Why is gradient the direction of steepest ascent?

In this question and it's many answer, people argue gradient is direction of steepest ascent by defining a random unit vector and then saying that dot product of this with gradient is maximum when both of them are in the same direction. But how does this prove that gradient is direction of steepest ascent

And, it's not just me, the comments also involve asking the person who answered how the heck his arguement proves it. So, why is it so?

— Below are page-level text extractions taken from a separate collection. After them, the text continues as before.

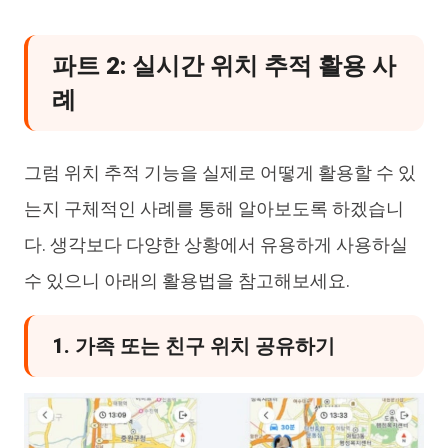
파트 2: 실시간 위치 추적 활용 사
례
그럼 위치 추적 기능을 실제로 어떻게 활용할 수 있
는지 구체적인 사례를 통해 알아보도록 하겠습니
다. 생각보다 다양한 상황에서 유용하게 사용하실
수 있으니 아래의 활용법을 참고해보세요.
1. 가족 또는 친구 위치 공유하기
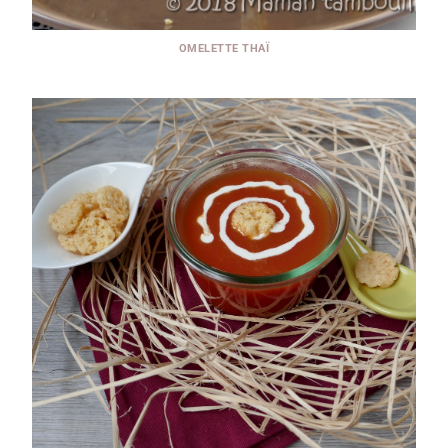
OMELETTE THAÏ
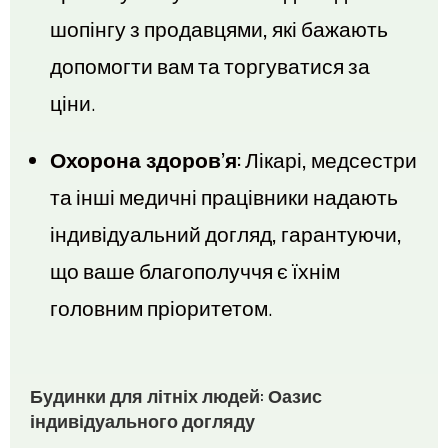
шопінгу з продавцями, які бажають
допомогти вам та торгуватися за
ціни.
Охорона здоров’я:
Лікарі, медсестри
та інші медичні працівники надають
індивідуальний догляд, гарантуючи,
що ваше благополуччя є їхнім
головним пріоритетом.
Будинки для літніх людей: Оазис
індивідуального догляду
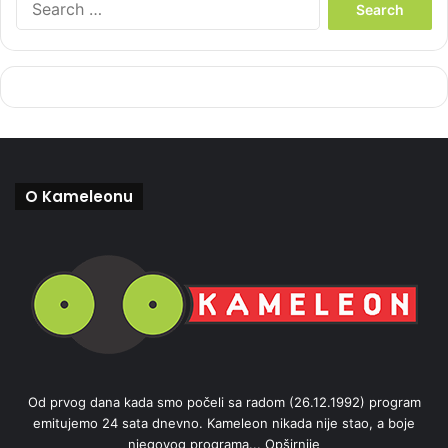
e
a
r
c
h
f
o
r
:
O Kameleonu
Od prvog dana kada smo počeli sa radom (26.12.1992) program
emitujemo 24 sata dnevno. Kameleon nikada nije stao, a boje
njegovog programa...
Opširnije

Further in the book, Electricity and magnetism by purcell, in page 64 end to page 65 start, he talks of gradient of a function dependent only distance from origin i.e a radial function f(r) and argues the shortest step which we can make to change f(r) to f(r+dr) is move in the radial direction. Ok, this some what makes sense to me but how do I extend this intuition for regular derivatives and further use this to understand the answer I showed before?

Best Answer

We can first ask what is meant by the direction of "steepest ascent" for a function $f(\vec{x})$ around $\vec{x}_0$? What we usually mean by this is the direction given by a vector $\vec{\delta}$ so that a minute (infinitesimal step) in that direction gives the greatest increase of the function while keeping the length of the minute step fixed. You can think of the following process as one that converges to finding the direction of steepest ascent:

  1. First start with all unit vectors $\vec{\delta}$, and ask: of all the possible $\vec{\delta}$, which one maximizes $f(\vec{x}_0 + \vec{\delta})$? Let the answer be $\vec{\delta}_1$.

  2. Then reduce the length of $\vec{\delta}$ to say, $0.1$ and ask the same question: of all such possible $\vec{\delta}$, which one maximizes $f(\vec{x}_0 + \vec{\delta})$? Let the answer be $\vec{\delta}_1$.

  3. Continue to reduce the length of $\vec{\delta}$ to be fixed at some number arbitrarily close (but not equal) to zero, and ask the same question, thereby constructing an infinite sequence $$\vec{\delta}_1, \vec{\delta}_2, \vec{\delta}_3, \cdots$$ For differentiable functions, the direction each $\vec{\delta}_i$ as $i \to \infty$ points in will approach a well-defined limit!

The limit of this infinite process can then be thought of the direction of steepest ascent. It maximizes the increase of the function per unit distance traveled around the point $\vec{x}_0$, in the limit where the distance traveled from $\vec{x}_0$ is very small.

To find exactly what direction $\vec{\delta}$ approaches, we can use the idea behind defining the derivative, which is to provide a linear approximation of a function around a point. The idea is that for a multivariate function $f(\vec{x})$ that has a gradient $\nabla f$, moving an infinitesimal amount $\vec{\delta}$ from $\vec{x}_0$ to $\vec{x}_0 + \vec{\delta}$ changes the value of the function from $f(\vec{x}_0)$ to $f(\vec{x}_0) + \nabla f(\vec{x}_0) \cdot \vec{\delta}$. Even though there will always be corrections on the order of $\vec{\delta}^2$ and beyond, they are negligible in the limit as $\delta \to \vec{0}$. That's because every differentiable function can be approximated as linear in the neighborhood of any arbitrary point in its domain.

The problem then becomes to find $\vec{\delta}$ such that $\nabla f(\vec{x}_0) \cdot \vec{\delta}$ is maximized (since this is the increase $f(\vec{x}_0 + \vec{\delta}) - f(\vec{x}_0)$ that is recorded. But remember there's a caveat: the length of all $\vec{\delta}$ must be held fixed. Because of this, finding the vector $\vec{\delta}$ that maximizes $\nabla f(\vec{x}_0) \cdot \vec{\delta}$ is equivalent to finding the unit vector $\hat{\delta}$ that maximizes $\nabla f(\vec{x}_0) \cdot \hat{\delta}$. From there you can check that choosing $\hat{\delta}$ to be the unit vector in the direction of $\nabla f (\vec{x}_0)$ maximizes this quantity.